Locate the word "пластинка" in the entries below, then gather every line that holds it.

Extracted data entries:
--------------------------------
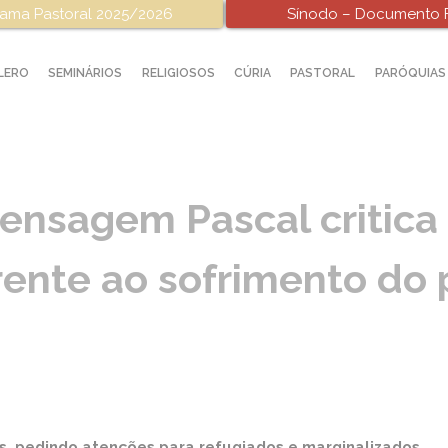
ama Pastoral 2025/2026
Sínodo – Documento F
LERO
SEMINÁRIOS
RELIGIOSOS
CÚRIA
PASTORAL
PARÓQUIAS
 Mensagem Pascal critic
rente ao sofrimento do
es, pedindo atenções para refugiados e marginalizados.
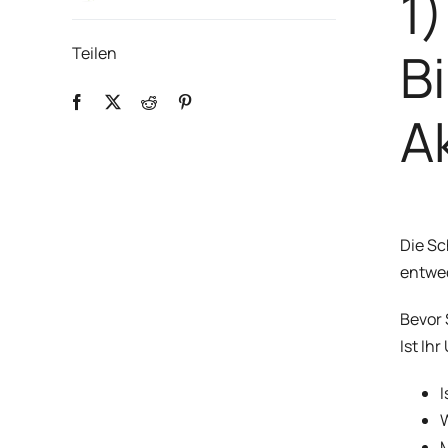
1
B
Teilen
A
Die Sc
entwed
Bevor 
Ist Ih
I
W
M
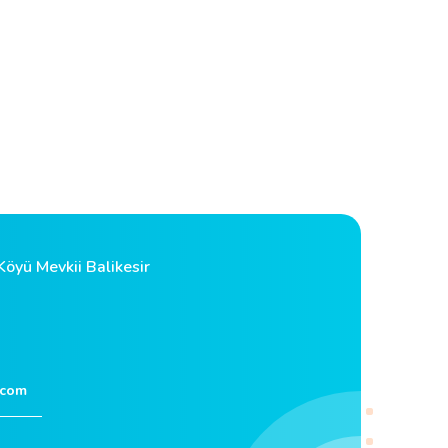
öyü Mevkii Balikesir
.com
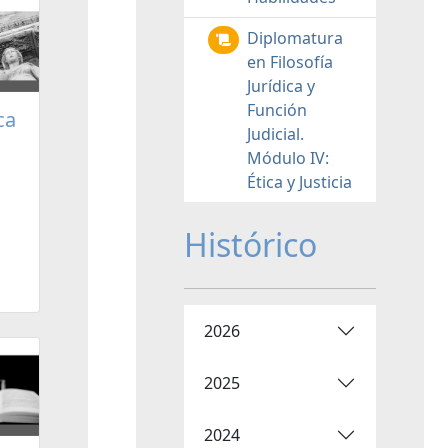
Diplomatura
en Filosofía
Jurídica y
Función
ca
Judicial.
Módulo IV:
Ética y Justicia
Histórico
2026
2025
2024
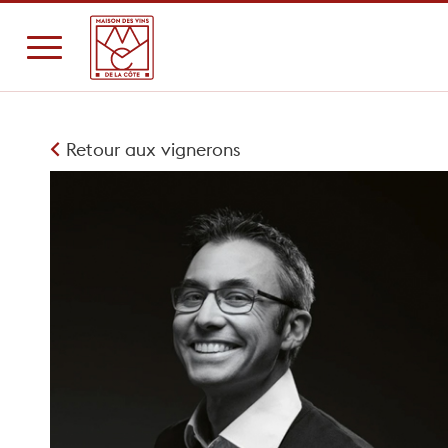
Retour aux vignerons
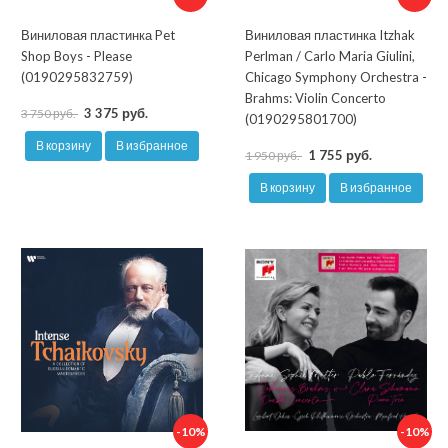
Виниловая пластинка Pet
Виниловая пластинка Itzhak
Shop Boys - Please
Perlman / Carlo Maria Giulini,
(0190295832759)
Chicago Symphony Orchestra -
Brahms: Violin Concerto
3 375 руб.
3 750 руб.
(0190295801700)
В корзину
В избранное
1 755 руб.
1 950 руб.
В корзину
В избранное
-10%
-10%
--------------------------------
• Task answer:
Виниловая пластинка Pet
Виниловая пластинка Itzhak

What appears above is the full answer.